### **1. Setting and Checking the Working Directory**

R uses a concept of a "working directory," which is the folder where R will look for files to read or save. Managing the working directory allows you to specify where R reads or writes files.

#### **Check Current Working Directory**

To check the current working directory:

In [9]:
getwd()

#### **Set Working Directory**

You can change the working directory to any folder path:

In [10]:
# Set working directory
setwd("C://Users//admin//Desktop//GitHub//R-Learn//new_folder_name")

In [11]:
getwd()

In [12]:
setwd("C://Users//admin//Desktop//GitHub//R-Learn")

In [13]:
getwd()

Replace `"path/to/your/directory"` with the path of your desired directory. You can also use relative paths, such as `setwd("..")` to move up one level in the directory tree.

---

### **2. Listing Files in a Directory**

You can list all files and folders in the current working directory, or in any specified directory.

In [14]:
# List files in the current working directory
list.files()

In [16]:
# List files in a specific directory
list.files("C://Users//admin//Desktop//GitHub//R-Learn//new_folder_name")

#### **Advanced Listing with Options**

In [17]:
# List all files including hidden files
list.files(all.files = TRUE)

In [18]:
# List files with full paths
list.files(full.names = TRUE)

### **3. Creating, Copying, Moving, and Deleting Files**

These operations allow you to create new directories, copy, move, and delete files from within R.

#### **Creating a Directory**

You can create a new directory:

In [19]:
dir.create("new_folder_name1")

#### **Copying Files**

To copy files from one location to another:

In [20]:
# Copy a file
file.copy("data.csv", "new_folder_name/source_file.csv")

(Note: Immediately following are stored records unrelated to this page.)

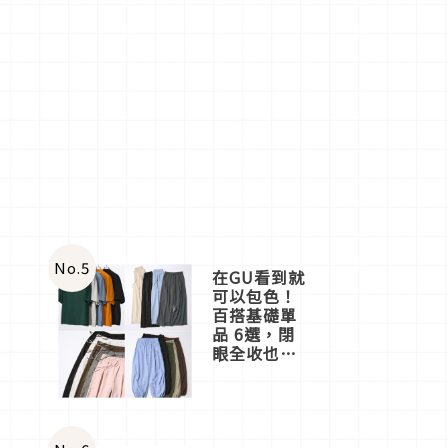
No.
5
在GU看到就
可以包色！
百搭基礎單
品 6選，閉
眼全收也不
心疼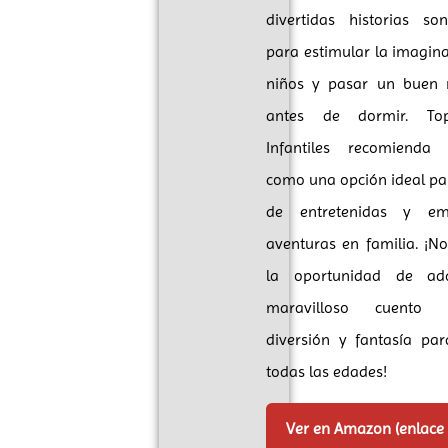
divertidas historias so
para estimular la imagina
niños y pasar un buen r
antes de dormir. To
Infantiles recomienda 
como una opción ideal par
de entretenidas y em
aventuras en familia. ¡No
la oportunidad de adq
maravilloso cuento
diversión y fantasía pa
todas las edades!
Ver en Amazon (enlace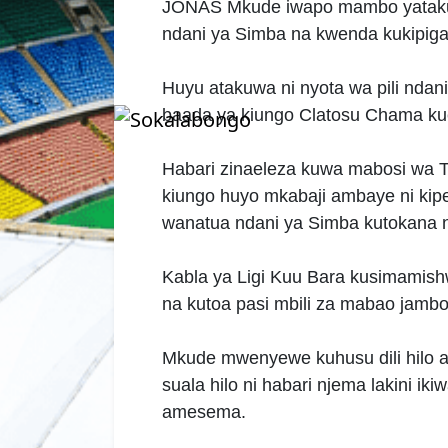
JONAS Mkude iwapo mambo yataku
ndani ya Simba na kwenda kukipig
Huyu atakuwa ni nyota wa pili ndan
baada ya kiungo Clatosu Chama ku
Habari zinaeleza kuwa mabosi wa
kiungo huyo mkabaji ambaye ni ki
wanatua ndani ya Simba kutokana 
Kabla ya Ligi Kuu Bara kusimamis
na kutoa pasi mbili za mabao jambo
Mkude mwenyewe kuhusu dili hilo a
suala hilo ni habari njema lakini ikiw
amesema.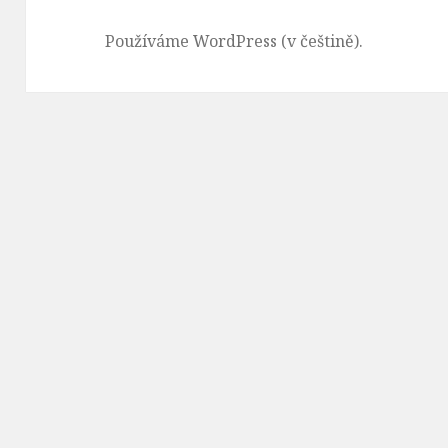
Používáme WordPress (v češtině).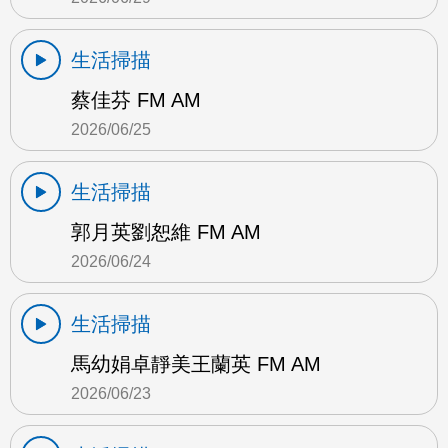
生活掃描
蔡佳芬 FM AM
2026/06/25
生活掃描
郭月英劉恕維 FM AM
2026/06/24
生活掃描
馬幼娟卓靜美王蘭英 FM AM
2026/06/23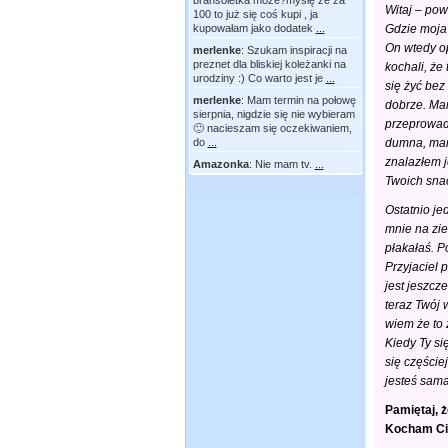
bransoletka moze?myślę że za
Witaj – pow
100 to już się coś kupi , ja
kupowałam jako dodatek
...
Gdzie moja
On wtedy op
merlenke
:
Szukam inspiracji na
preznet dla bliskiej koleżanki na
kochali, że
urodziny :) Co warto jest je
...
się żyć bez 
merlenke
:
Mam termin na połowę
dobrze. Mam
sierpnia, nigdzie się nie wybieram
przeprowadz
🙂 nacieszam się oczekiwaniem,
do
...
dumna, mamo
znalazłem j
Amazonka
:
Nie mam tv.
...
Twoich sna
Ostatnio je
mnie na zie
płakałaś. 
Przyjaciel 
jest jeszcz
teraz Twój 
wiem że to 
Kiedy Ty si
się częście
jesteś sama
Pamiętaj, ż
Kocham C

#### **Moving or Renaming Files**

To move or rename files, use `file.rename()`:

In [21]:

# Rename or move a file
file.rename("scatter_plot.png", "scatter_plot1.png")


"cannot rename file 'scatter_plot.png' to 'scatter_plot1.png', reason 'The system cannot find the file specified'"


#### **Deleting Files**

To delete a file:

In [22]:
file.remove("file_to_delete.txt")

"cannot remove file 'file_to_delete.txt', reason 'No such file or directory'"


### **4. Reading and Writing Files**

R offers several functions to read from and write to files. Here’s an example with a `.csv` file.

#### **Reading a File**

In [12]:
data <- read.csv("modified_file.csv")
head(data)

Unnamed: 0_level_0,Index,Living.Space..sq.ft.,Beds,Baths,Zip,Year,List.Price....
Unnamed: 0_level_1,<int>,<int>,<int>,<dbl>,<int>,<int>,<int>
1,1,2222,3,3.5,32312,1981,250000
2,2,1628,3,2.0,32308,2009,185000
3,3,3824,5,4.0,32312,1954,399000
4,4,1137,3,2.0,32309,1993,150000
5,5,3560,6,4.0,32309,1973,315000
6,6,2893,4,3.0,32312,1994,699000


#### **Writing to a File**

In [13]:

write.csv(data, "output_file.csv")


### **5. Calling Functions from External Scripts**

Sometimes, you might want to separate functions into different files to organize your code better. You can source these files and call their functions in your main R script.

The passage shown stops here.